Print exactly the lines from the one containing "Пользовательское соглашение" through the last line of the records below, both included, and nothing else; omit any pictures.

Records from a data collection:
"""
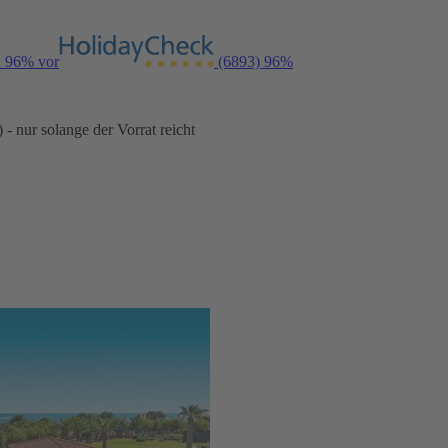
n 96% vor
(6893)
96%
- nur solange der Vorrat reicht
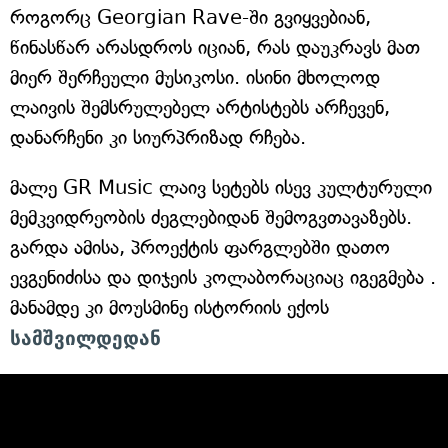
როგორც Georgian Rave-ში გვიყვებიან,
წინასწარ არასდროს იციან, რას დაუკრავს მათ
მიერ შერჩეული მუსიკოსი. ისინი მხოლოდ
ლაივის შემსრულებელ არტისტებს არჩევენ,
დანარჩენი კი სიურპრიზად რჩება.
მალე GR Music ლაივ სეტებს ისევ კულტურული
მემკვიდრეობის ძეგლებიდან შემოგვთავაზებს.
გარდა ამისა, პროექტის ფარგლებში დათო
ევგენიძისა და დიჯეის კოლაბორაციაც იგეგმება .
მანამდე კი მოუსმინე ისტორიის ექოს
სამშვილდედან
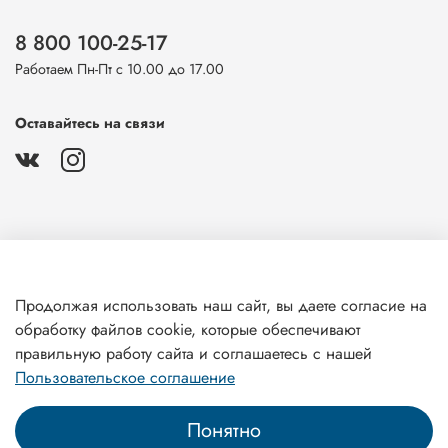
8 800 100-25-17
Работаем Пн-Пт с 10.00 до 17.00
Оставайтесь на связи
О магазине
Продолжая использовать наш сайт, вы даете согласие на
обработку файлов cookie, которые обеспечивают
Клиентам
правильную работу сайта и соглашаетесь с нашей
Пользовательское соглашение
Понятно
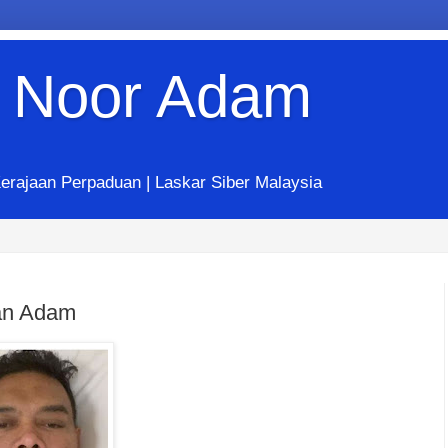
 Noor Adam
erajaan Perpaduan | Laskar Siber Malaysia
an Adam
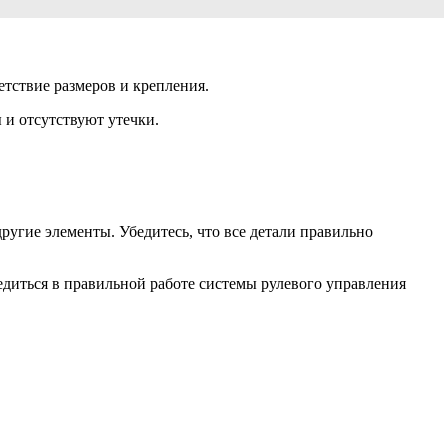
етствие размеров и крепления.
 и отсутствуют утечки.
ругие элементы. Убедитесь, что все детали правильно
едиться в правильной работе системы рулевого управления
"""
= Solution for this task =
Пользовательское соглашение
Понятно
 Noor Adam
erajaan Perpaduan | Laskar Siber Malaysia
an Adam
етствие размеров и крепления.
 и отсутствуют утечки.
ругие элементы. Убедитесь, что все детали правильно
едиться в правильной работе системы рулевого управления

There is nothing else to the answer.